How to complete this task ::
Once you find the line containing "Наш магазин принимает" in the data below, copy it and each following line exactly, up to and including the line containing "ТЕЛ.+7 (965) 274-26-79 С 10-19 КР.ВЫХОДНЫХ", and nothing else.
-- Dataset extract follows --
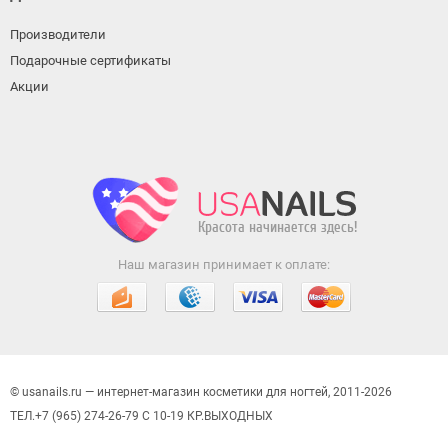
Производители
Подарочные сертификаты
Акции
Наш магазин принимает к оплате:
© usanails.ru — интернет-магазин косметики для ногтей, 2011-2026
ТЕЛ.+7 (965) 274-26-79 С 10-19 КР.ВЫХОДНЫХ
-- Dataset extract concluded --
-- Dataset extract follows --
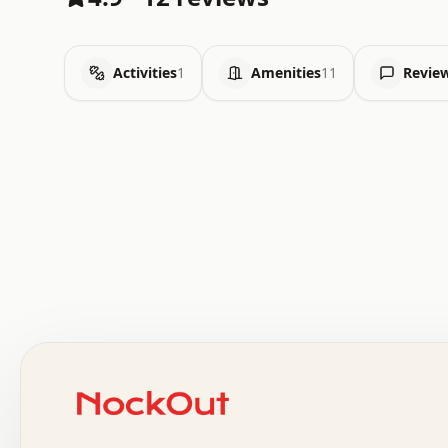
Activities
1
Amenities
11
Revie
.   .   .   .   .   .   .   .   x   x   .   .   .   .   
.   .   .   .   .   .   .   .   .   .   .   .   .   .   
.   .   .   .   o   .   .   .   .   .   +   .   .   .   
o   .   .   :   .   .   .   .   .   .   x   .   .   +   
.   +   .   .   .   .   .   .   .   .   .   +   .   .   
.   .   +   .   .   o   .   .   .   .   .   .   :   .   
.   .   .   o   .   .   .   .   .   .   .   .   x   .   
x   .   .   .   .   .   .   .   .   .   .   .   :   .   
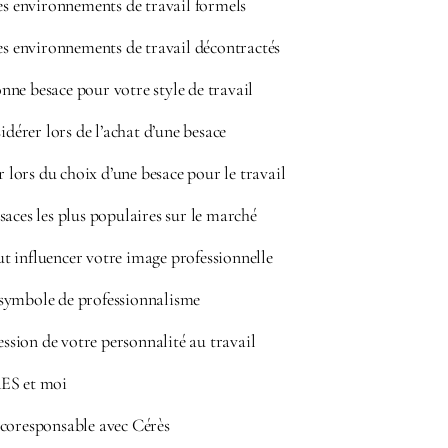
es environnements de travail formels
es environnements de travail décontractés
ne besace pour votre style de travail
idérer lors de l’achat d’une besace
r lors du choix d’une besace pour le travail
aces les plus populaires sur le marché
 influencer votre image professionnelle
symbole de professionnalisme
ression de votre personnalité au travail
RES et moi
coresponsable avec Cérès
-- Dataset extract concluded --
Solved exercise ::
Наш магазин принимает к оплате:
© usanails.ru — интернет-магазин косметики для ногтей, 2011-2026
ТЕЛ.+7 (965) 274-26-79 С 10-19 КР.ВЫХОДНЫХ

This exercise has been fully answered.